The article talks about the radioactive waste products. That's normally
thorium. But the Lynas site (Mount Weld) has high concentrations of rare
earths, is a huge site, and has low levels of thorium contamination. People
are rightly concerned about radioactive waste being left in Malaysia. Lynas
wanted to ship the radioactive waste back to Australia for processing, but
they are forbidden from doing so by Australian law.

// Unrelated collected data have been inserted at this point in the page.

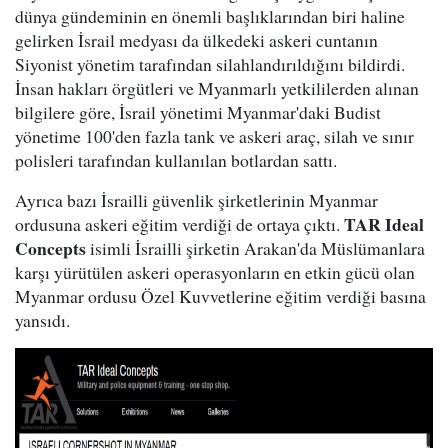
dünya gündeminin en önemli başlıklarından biri haline
gelirken İsrail medyası da ülkedeki askeri cuntanın
Siyonist yönetim tarafından silahlandırıldığını bildirdi.
İnsan hakları örgütleri ve Myanmarlı yetkililerden alınan
bilgilere göre, İsrail yönetimi Myanmar'daki Budist
yönetime 100'den fazla tank ve askeri araç, silah ve sınır
polisleri tarafından kullanılan botlardan sattı.
Ayrıca bazı İsrailli güvenlik şirketlerinin Myanmar
TAR Ideal
ordusuna askeri eğitim verdiği de ortaya çıktı.
Concepts
isimli İsrailli şirketin Arakan'da Müslümanlara
karşı yürütülen askeri operasyonların en etkin gücü olan
Myanmar ordusu Özel Kuvvetlerine eğitim verdiği basına
yansıdı.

Some people are suggesting that Lynas is using Malaysia to avoid environmental
laws thus cutting costs. But Malaysia gave them a 12 month tax break, and was
already cheaper than Australia, so environmental laws don't appear to be the
main motivator. (Although cheaper costs because of less strict environmental
protections is probably an important factor.)

It is frustrating that all reporting about this is emotive or otherwise sub-
optimal.

[1] I think that conditions at Foxconn are appalling and need to be improved.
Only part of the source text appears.